[Collected data entries]
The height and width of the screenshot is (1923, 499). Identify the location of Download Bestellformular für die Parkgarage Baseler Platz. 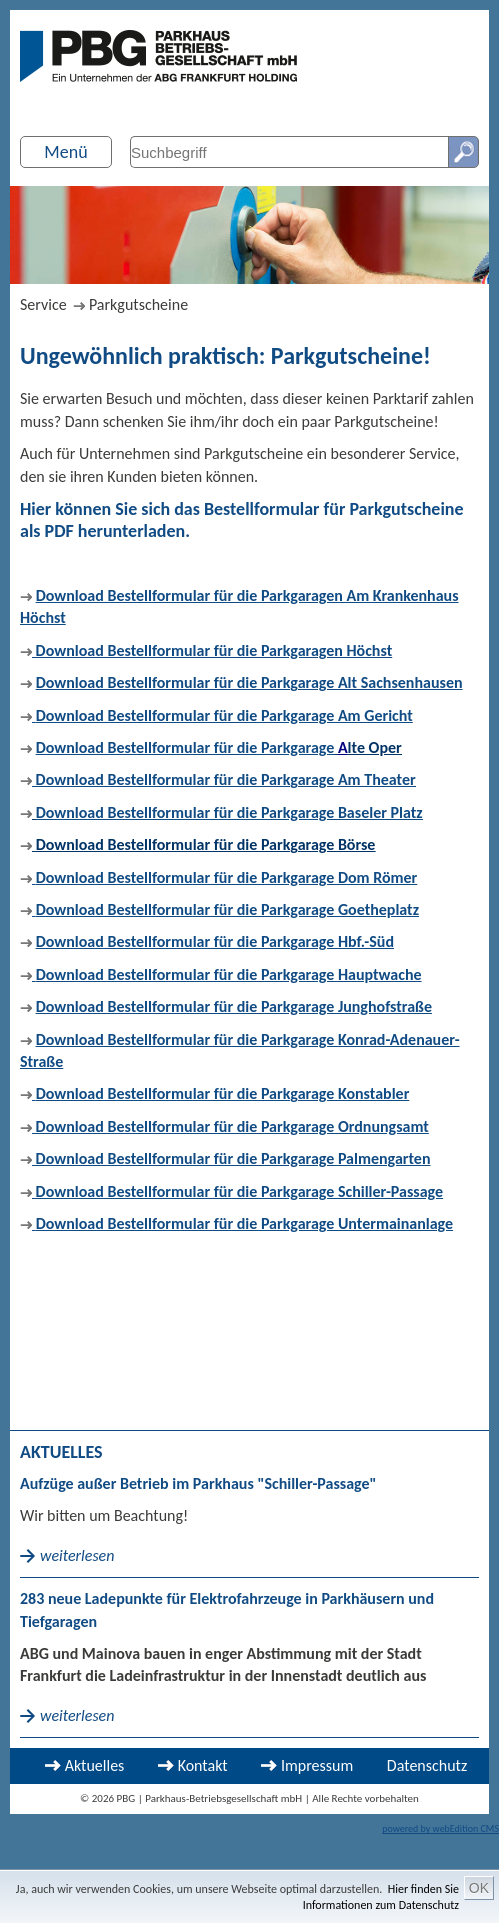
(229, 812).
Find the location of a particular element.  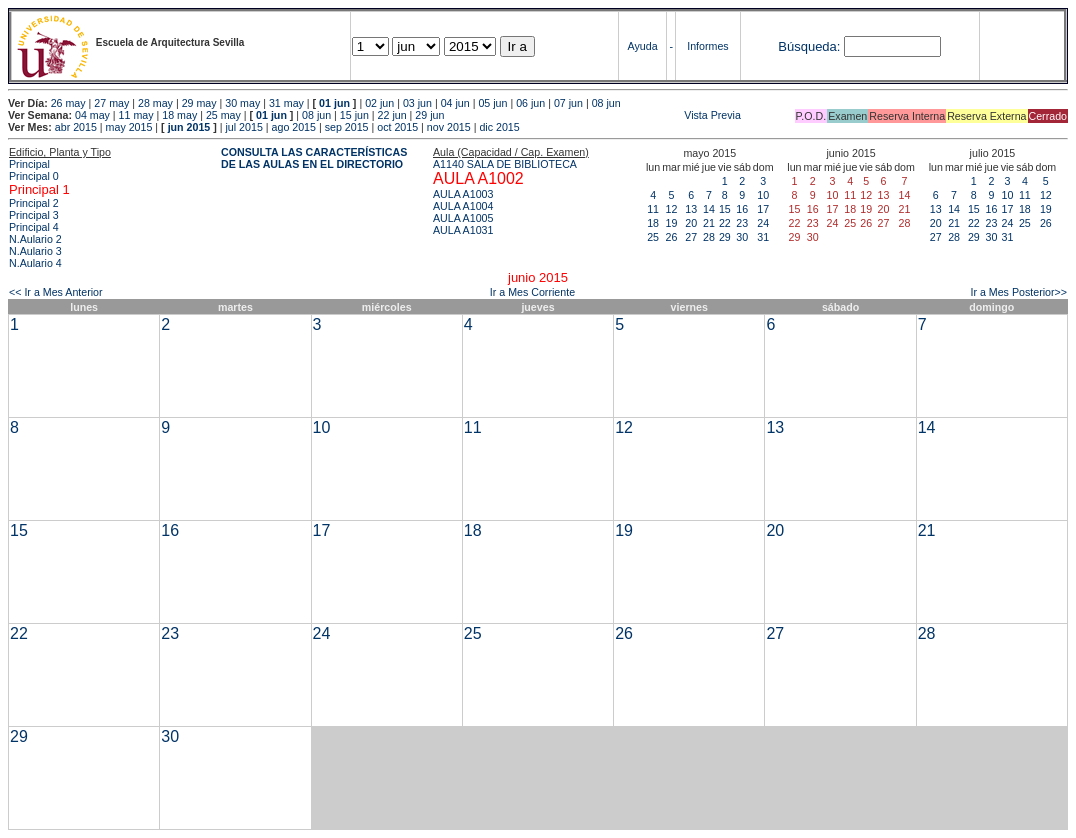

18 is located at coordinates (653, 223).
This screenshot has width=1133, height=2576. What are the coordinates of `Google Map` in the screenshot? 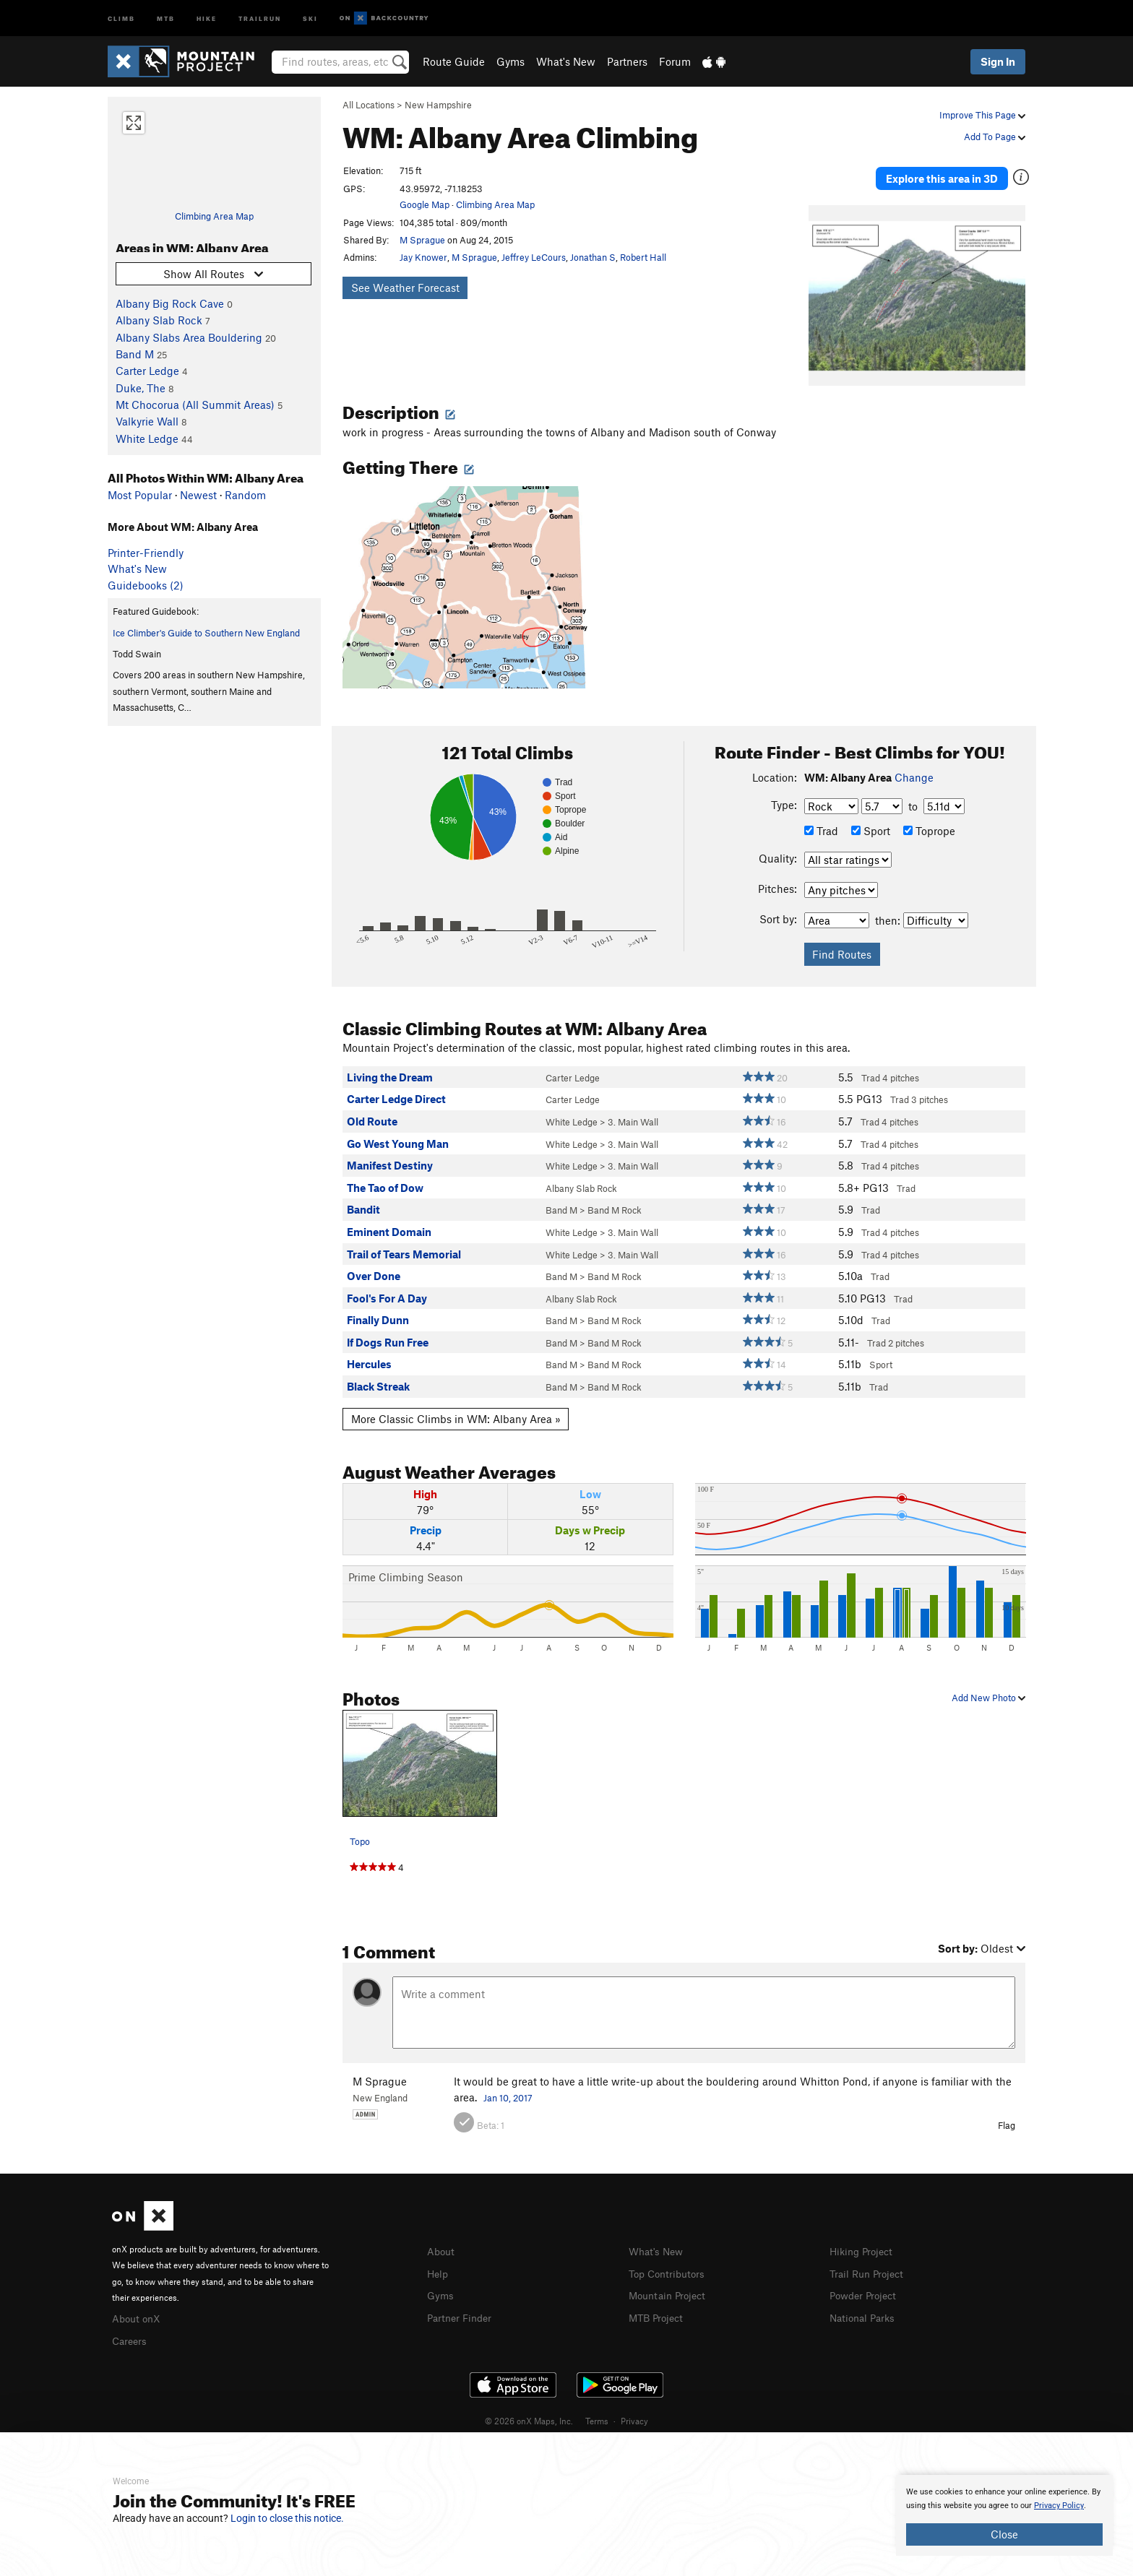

- YOUR INSTRUCTIONS: Pictures are to be left out; all else in the entries above is to be quoted exactly.

- EXERCISE OUTPUT:
The height and width of the screenshot is (1923, 499). Identify the location of Download Bestellformular für die Parkgarage Baseler Platz. 
(229, 812).
Find the location of a particular element.  

18 is located at coordinates (653, 223).
This screenshot has width=1133, height=2576. What are the coordinates of `Google Map` in the screenshot? 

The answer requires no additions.